No context meant the classifier couldn't tell a follow-up from a new request. I introduced a 5-minute sliding window that preserves recent conversation history even after tasks complete:

if (connection?.currentTaskId && connection?.currentTaskStartedAt) {
  taskStartTime = connection.currentTaskStartedAt.getTime();
} else if (connection) {
  taskStartTime = Date.now() - (5 * 60 * 1000);
}

Five minutes because the typical completion-to-follow-up gap is 1-10 seconds, but I wanted buffer for delivery delays without letting old messages pollute context.

There was a second issue: system messages were contaminating context. Including both user messages and bot responses made the context noisy for the classifier. Filtering to only user messages (isFromMe=false) cleaned it up immediately.

Follow-up detection went from roughly 60% to 95%+.


The Classifier

The message classifier determines whether an incoming text is a new task, a follow-up, a general question, or a revoke command. I started with Google Gemini 2.0 Flash — fast and cheap but not great at nuanced classification.

The real problem wasn't the model though. It was the prompt. I'd written it example-heavy:

**FOLLOW_UP** examples:
- "Yes, do that"
- "No, try again"  
- "ok"
- "sure"

Examples don't scale. There are infinite possible messages. I rewrote the prompt to be principle-based:

**CORE PRINCIPLE:**
- NEW_TASK: User introduces a NEW problem/request not in context
- FOLLOW_UP: User continues discussing the SAME topic in context
- Key question: "Is the user talking about the same thing, or something different?"
 
**DECISION FRAMEWORK:**
Step 1: Is message exactly "revoke"?REVOKE
Step 2: Is this about the service itself?GENERAL_QUESTION  
Step 3: Does context exist?
  - No → NEW_TASK
  - Yes → "Same topic as context?"FOLLOW_UP or NEW_TASK

A logical decision tree instead of enumerated examples. Handles edge cases naturally because it's reasoning from first principles rather than pattern matching.

Switched the model to Claude 3.5 Sonnet, then later to Claude 4.5 Sonnet as it became available. Better reasoning model plus principle-based prompt got classification accuracy to 98%+.


Admin Commands

Our CTO tried to use the reset command and got the free-tier API key prompt. Admin commands were being checked after the free tier limit, so they'd get blocked before reaching the admin handler.

The fix was reordering the checks — admin commands first, then tier limits:

// Admin commands first
if (messageText) {
  const adminHandled = await handleAdminCommand(phoneNumber, messageText);
  if (adminHandled) return;
}
 
// Then tier limits
if (freeTrierExhausted) {
  sendMessage("Please add API key...");
  return;
}

When you have multiple conditional guards, order them from most privileged to least. Small bug, but it revealed a pattern I now use everywhere: check the most specific case before the generic one.


What Changed

The database fix turned a system that would cascade into failure on any Postgres hiccup into one that self-heals. The context window fix turned a chatbot that forgot conversations into one that handles natural back-and-forth. The classifier rewrite turned inconsistent message routing into something that gets it right nearly every time.

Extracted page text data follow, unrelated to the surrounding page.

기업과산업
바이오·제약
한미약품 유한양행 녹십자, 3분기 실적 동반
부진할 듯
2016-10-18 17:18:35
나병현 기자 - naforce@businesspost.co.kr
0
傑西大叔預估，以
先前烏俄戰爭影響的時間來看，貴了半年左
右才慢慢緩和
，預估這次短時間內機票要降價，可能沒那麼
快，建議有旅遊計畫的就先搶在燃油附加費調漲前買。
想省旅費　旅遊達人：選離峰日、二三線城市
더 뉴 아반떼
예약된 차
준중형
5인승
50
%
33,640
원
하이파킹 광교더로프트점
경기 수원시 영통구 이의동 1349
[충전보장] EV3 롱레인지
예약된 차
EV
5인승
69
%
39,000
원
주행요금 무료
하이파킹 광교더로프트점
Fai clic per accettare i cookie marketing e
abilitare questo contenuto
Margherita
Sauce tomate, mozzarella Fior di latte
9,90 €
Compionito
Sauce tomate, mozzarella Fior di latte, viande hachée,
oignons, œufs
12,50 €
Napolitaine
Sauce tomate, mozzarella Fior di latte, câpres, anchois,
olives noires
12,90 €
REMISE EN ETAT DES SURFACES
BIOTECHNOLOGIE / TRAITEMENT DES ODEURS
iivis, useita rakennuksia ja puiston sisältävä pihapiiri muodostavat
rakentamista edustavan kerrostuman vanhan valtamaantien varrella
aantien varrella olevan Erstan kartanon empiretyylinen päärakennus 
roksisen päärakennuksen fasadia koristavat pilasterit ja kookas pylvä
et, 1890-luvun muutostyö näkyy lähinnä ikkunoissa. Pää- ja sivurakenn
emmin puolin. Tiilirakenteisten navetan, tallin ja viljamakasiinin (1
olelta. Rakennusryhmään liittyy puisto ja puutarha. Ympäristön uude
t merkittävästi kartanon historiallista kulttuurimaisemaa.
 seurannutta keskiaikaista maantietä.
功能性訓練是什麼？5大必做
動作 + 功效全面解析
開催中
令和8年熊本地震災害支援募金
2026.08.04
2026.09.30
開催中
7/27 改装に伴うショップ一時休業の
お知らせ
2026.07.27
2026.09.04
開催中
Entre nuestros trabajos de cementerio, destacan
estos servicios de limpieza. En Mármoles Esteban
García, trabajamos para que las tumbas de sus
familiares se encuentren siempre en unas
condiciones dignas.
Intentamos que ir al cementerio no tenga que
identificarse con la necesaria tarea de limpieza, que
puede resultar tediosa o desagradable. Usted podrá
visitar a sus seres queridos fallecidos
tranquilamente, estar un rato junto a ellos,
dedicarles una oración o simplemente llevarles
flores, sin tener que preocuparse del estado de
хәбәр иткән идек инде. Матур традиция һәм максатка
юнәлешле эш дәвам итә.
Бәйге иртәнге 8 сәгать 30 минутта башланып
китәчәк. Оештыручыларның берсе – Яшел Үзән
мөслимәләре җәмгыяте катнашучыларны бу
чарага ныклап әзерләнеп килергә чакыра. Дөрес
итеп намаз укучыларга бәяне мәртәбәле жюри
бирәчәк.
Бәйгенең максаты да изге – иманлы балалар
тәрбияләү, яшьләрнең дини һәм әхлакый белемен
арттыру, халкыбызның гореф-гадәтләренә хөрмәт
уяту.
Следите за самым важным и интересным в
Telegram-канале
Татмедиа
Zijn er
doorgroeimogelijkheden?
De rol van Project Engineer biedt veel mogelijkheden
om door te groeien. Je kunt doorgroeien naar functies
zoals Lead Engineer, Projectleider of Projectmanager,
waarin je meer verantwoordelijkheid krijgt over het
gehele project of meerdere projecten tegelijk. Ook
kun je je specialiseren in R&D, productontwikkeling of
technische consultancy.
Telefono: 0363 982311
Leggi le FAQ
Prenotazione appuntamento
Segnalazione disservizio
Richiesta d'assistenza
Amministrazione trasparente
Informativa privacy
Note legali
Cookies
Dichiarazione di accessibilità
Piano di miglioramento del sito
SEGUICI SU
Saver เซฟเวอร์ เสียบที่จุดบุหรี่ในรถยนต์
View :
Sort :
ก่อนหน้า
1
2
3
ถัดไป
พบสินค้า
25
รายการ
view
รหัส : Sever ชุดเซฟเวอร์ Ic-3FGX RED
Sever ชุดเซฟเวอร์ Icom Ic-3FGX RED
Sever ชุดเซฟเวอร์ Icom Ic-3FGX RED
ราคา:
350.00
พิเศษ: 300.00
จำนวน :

None of these were features. They were the difference between a demo and something people can actually rely on. When your infrastructure is unstable, that's not a technical problem — that's a user problem. When follow-ups don't work, that's not a classification problem — that's the core value proposition being broken. It's all the same thing: building something people can trust.

The potential here is what keeps me excited. Manus can do a lot — research, code, files, analysis — and all of that is now accessible from the app people check 150 times a day. No context switching, no new tools to learn. Just text and get things done.


Manus on iMessage is live at github.com/photon-hq/manus. BullMQ worker, Redis pub/sub, Prisma ORM, HTTP MCP endpoint.